Categorical variables may be reported as numbers instead of text and it is worth making the effort to convert them to meaningful labels. Transforming the order of levels of a categorical variable from a default such as alphabetic is always sensible (and is discussed in Chapter 31). Occasionally numeric variables are assumed by software to be character variables, usually because the data file has a text error, and they have to be converted to numeric after fixing the text error.
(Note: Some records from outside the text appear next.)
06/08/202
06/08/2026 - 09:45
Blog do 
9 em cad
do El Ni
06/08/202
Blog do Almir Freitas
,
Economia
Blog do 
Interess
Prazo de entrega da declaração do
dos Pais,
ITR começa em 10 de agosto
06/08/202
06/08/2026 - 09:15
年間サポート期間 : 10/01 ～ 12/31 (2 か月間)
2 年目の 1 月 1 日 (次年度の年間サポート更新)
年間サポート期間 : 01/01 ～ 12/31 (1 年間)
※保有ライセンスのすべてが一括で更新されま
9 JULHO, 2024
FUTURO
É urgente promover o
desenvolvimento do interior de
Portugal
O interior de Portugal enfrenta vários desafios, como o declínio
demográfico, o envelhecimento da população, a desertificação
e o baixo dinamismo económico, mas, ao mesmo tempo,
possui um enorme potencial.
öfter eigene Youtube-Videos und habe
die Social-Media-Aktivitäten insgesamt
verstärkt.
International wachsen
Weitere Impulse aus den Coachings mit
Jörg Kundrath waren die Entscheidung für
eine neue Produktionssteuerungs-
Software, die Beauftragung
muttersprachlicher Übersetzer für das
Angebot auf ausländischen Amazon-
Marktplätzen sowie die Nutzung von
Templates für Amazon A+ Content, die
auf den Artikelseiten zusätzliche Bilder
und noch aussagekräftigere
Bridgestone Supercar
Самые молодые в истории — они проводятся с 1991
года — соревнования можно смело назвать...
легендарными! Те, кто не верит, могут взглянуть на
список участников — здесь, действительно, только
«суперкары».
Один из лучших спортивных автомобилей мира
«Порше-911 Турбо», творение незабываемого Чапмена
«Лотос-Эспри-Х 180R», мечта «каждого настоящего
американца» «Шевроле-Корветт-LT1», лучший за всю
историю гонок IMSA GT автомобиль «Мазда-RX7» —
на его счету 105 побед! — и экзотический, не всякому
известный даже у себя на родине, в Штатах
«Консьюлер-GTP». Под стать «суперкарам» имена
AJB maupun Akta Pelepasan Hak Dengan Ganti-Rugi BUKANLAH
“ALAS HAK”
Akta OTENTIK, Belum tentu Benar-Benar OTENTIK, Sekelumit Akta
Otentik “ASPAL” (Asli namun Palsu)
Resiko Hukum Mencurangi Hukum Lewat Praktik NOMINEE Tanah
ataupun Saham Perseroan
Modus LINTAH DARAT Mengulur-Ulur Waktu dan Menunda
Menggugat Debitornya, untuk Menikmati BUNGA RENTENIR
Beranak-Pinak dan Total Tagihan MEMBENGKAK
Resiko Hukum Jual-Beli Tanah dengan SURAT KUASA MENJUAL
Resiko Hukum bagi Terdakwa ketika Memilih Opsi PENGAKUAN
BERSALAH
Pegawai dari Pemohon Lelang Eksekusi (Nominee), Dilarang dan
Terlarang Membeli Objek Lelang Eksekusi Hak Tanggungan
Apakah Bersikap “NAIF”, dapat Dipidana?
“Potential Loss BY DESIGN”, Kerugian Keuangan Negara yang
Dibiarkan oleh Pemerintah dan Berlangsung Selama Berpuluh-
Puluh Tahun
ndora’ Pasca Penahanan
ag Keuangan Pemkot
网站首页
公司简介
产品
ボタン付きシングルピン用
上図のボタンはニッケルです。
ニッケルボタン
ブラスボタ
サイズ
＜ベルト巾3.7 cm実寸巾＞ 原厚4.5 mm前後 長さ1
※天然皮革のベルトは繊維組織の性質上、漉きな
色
Software can often make good guesses about data characteristics, but you need to check.
Date and time information need special handling in software and almost certainly have to be transformed first. Newcomb’s estimates of the speed of light are displayed by experimental order in Figure 5.6 and by date in Figure 5.7. The differences are important for understanding the data. The two plots are shown again in Figure 28.3 below. The dates taken as text are from Newcomb’s paper (Newcomb (1891)) and were transformed to a special date format so that the R software could scale them appropriately.
In Chapter 24 two datasets of half-hourly data over 10 years were analysed. Investigating patterns across days, months, and years required combining the textual date and time information and converting it into dates and times R could deal with.
Spatial datasets also require special treatment. They may be reported in any one of a large number of possible coordinate reference systems and it is essential in any study to convert all the spatial data to the same system. Much work has gone into transforming between these systems and the current state of play is summarised in Bivand (2020). One example here involved adding city locations to the maps of France in Figures 7.1 and 7.4. A further complication in Chapter 7 was converting a modern shape file of the departments of France to one matching the form in 1954. Finally cartograms may be used to take account of differences between areas as in Figures 7.5 and 9.7. The spatial transformations applied require complex iterative methods.